Villaseñor was appointed governor of the Mexican province of Coahuila y Texas in 1833 or early 1834, taking over the government of the province on 8 January of the latter year. However, he only remained in the government until 23 July, when he was replaced by Juan José Elguézabal as governor of the province.

As a defender of federalism, he traveled to San Antonio, Texas in August of that year in order to obtain support for the federalist party. Villaseñor defended that the entire population of northern Mexico was in favor of that political ideology, unlike the population of the South. He believed that the population of the South was "ignorant" and that was more permissive of despotic governments (he pointed out that the southerners "can only be governed by a despotism") because they supported centralism. Villaseñor also defended the independence of northern Mexico, posing it as an independent country. His defense of the region's independence was based on the aforementioned political differences between the north and the south (i.e., a federalist north versus a centralist south). In fact, Villaseñor was sure that his proposal would be successful and that the north of Mexico would obtain its independence, regardless of whether Texas became a republic or remained part of Mexico. However, the Texas press, which belonged to Anglo-Saxon publishers (such as Telegraph and Texas Register) was opposed to Texas remaining in Mexico, although it supported the federalists.

On 17 January 1840, Villaseñor participated in a convention held in Laredo, Texas to proclaim the so-called República de Río Grande. The new republic would consist of the states of Coahuila, Tamaulipas, and Nuevo León and would be an independent country from Mexico.
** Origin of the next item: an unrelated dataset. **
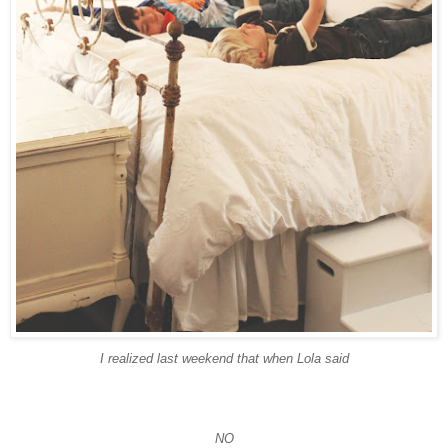
I realized last weekend that when Lola said
NO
This convention consisted of Jesús de Cárdenas (president of the convention), Antonio Canales Rosillo (commanding general of the army), Juan Nepomuceno Molano (the delegate of Tamaulipas), Manuel María de Llano (the delegate of Nuevo León), and José María Jesús Carbajal (the secretary of the convention), as well as Villaseñor, who served as the delegate of Coahuila. However, the new country only lasted 293 days, as Mexican General Mariano Arista forced its dissolution. The country was dissolved on 6 November 1840.